До официального открытия консерватории композитор вынужден был преподавать в организованных при ней музыкальных классах, куда записалось много молодых особ. «Уроки мои еще не начались, но вчера я должен был делать экзамен всем поступившим в курс. Признаюсь, я ужаснулся при виде такого громадного количества кринолинов, шиньонов и т. п. Но не теряю надежды, что мне придется пленить этих фей, так как вообще здешние дамы ужасно страстны. Рубинштейн не знает, как ему отбояриться от целого полчища дам, предлагающих ему свои… любезности», — пишет Чайковский мачехе 15 января 1866 года. В том же роде братьям: «Уроки мои идут очень успешно, и я даже пользуюсь необыкновенным сочувствием обучаемых мною москвитянок, которые вообще отличаются страстностью и воспламенимостью». Илья Петрович на подобные известия реагировал в свойственном ему неподражаемом стиле. В письме от 5 февраля 1866 года он писал: «Я воображаю тебя сидящим на кафедре: тебя окружают розовые, белые, голубые, кругленькие, тоненькие, толстенькие, белолицые, круглолицые барышни, отчаянные любительницы музыки, а ты читаешь им, как Аполлон сидел на горке с арфой или с лирой, а кругом грации такие же точно, как твои слушательницы, только голенькие или газом закрытые, слушали его песни. Очень бы мне любопытно было посмотреть, как ты сидишь, как конфузишься и краснеешь…»

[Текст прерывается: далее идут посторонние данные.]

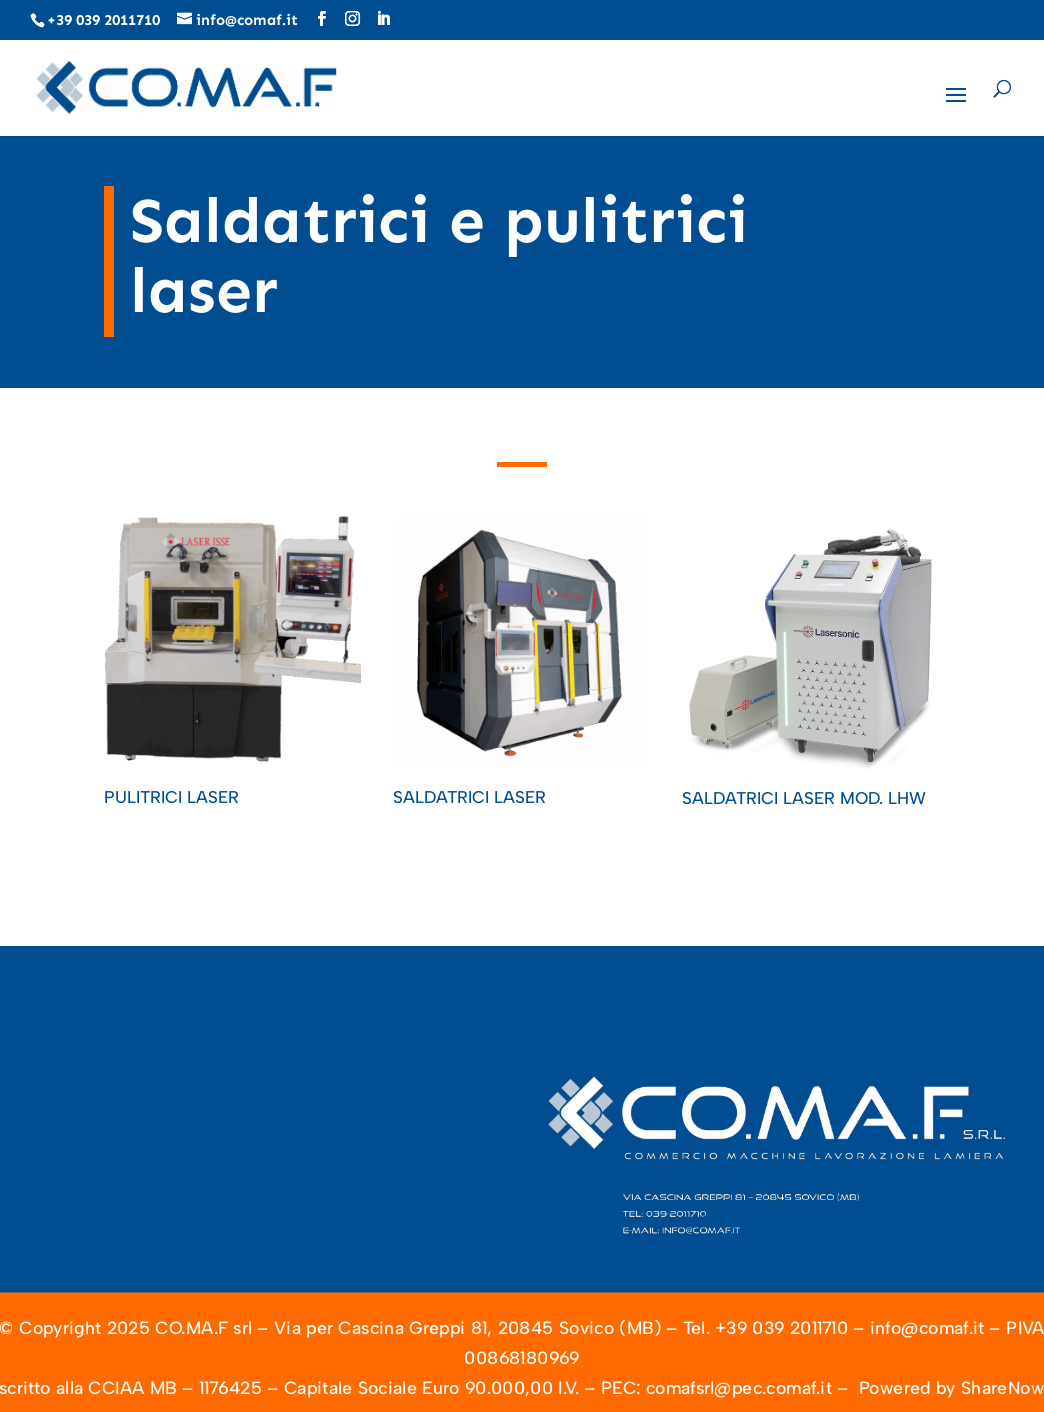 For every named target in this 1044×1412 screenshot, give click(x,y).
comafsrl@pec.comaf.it (739, 1388)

Об образе жизни Чайковского в то время дает представление написанное 25 апреля 1866 года письмо Анатолию. Приводим его почти целиком:
«Давно от тебя не получаю ни одной строчки и несколько о том тоскую. Вообще я забыт всеми и о том, что делается в Петербурге, не имею понятия. День мой теперь сделался довольно регулярен и по большей части проводится следующим образом. Встаю между 9 и 10 часами; валяясь в постели, разговариваю с Рубинштейном] и потом пью с ним чай; в 11 часов или даю урок до 1 ч[аса] или сажусь за симфонию (к[ото]рая, между прочим, идет вяло) и таким образом сижу в своей комнате до половины третьего, при этом ко мне заходит обыкновенно Кашкин или Вальзек (профессорша пения, сделавшаяся моим новым другом). В 2 1/2 иду на Театральную площадь в книжный магазин Улитина, где ежедневно прочитываю все газеты; оттуда иногда хожу гулять на Кузнецкий мост. В 4 часа обедаю по большей части у Тарновских, иногда у Нилусов (всего в эти 3 недели был 3 раза) (московские знакомые. — А. П.) или в трактире. После обеда или опять иду гулять или сижу в своей комнате. Вечером почти всегда пью чай у Тарновских, но иногда бываю в клубах (3 раза в Артистическом; 2 раза в Купеческом и 1 раз в Английском), где читаю журналы. Домой возвращаюсь часов в 12; пишу письма или симфонию, а в постели долго читаю. Сплю в последнее время отвратительно; мои апоплексические ударики возобновились с большей силою, чем прежде, и я теперь уже, ложась спать, всегда знаю, будут они у меня или нет, и в первом случае стараюсь не спать; так, напр[имер] третьего дня я не спал почти всю ночь. Нервы мои расстроились опять донельзя; причины тому следующие: 1) неудачно сочиняемая симфония; 2) Рубинштейн] и Тарновский, которые, заметив, что я пуглив, целый день меня пугают самыми разнообразными способами; 3) не покидающая меня мысль, что я скоро умру и даже не успею кончить с успехом симфонии; словом, я, как обетованного рая, жду теперь лета, ибо надеюсь, что в Каменке обрету спокойствие, забвенье всех неудач и здоровье. Со вчерашнего дня перестал пить водку, вино и крепкий чай. Хоть у Тарновских я бываю часто, потому что чувствую там себя как дома и никто, слава Богу, уже давно меня не занимает, но они подчас меня ужасно бесят своею невообразимою пустотой и чисто московскою привязанностью ко всему отсталому, старому. <…> Вообще, я ненавижу род людской и с удовольствием удалился бы в пустыню, с самой незначительной свитой».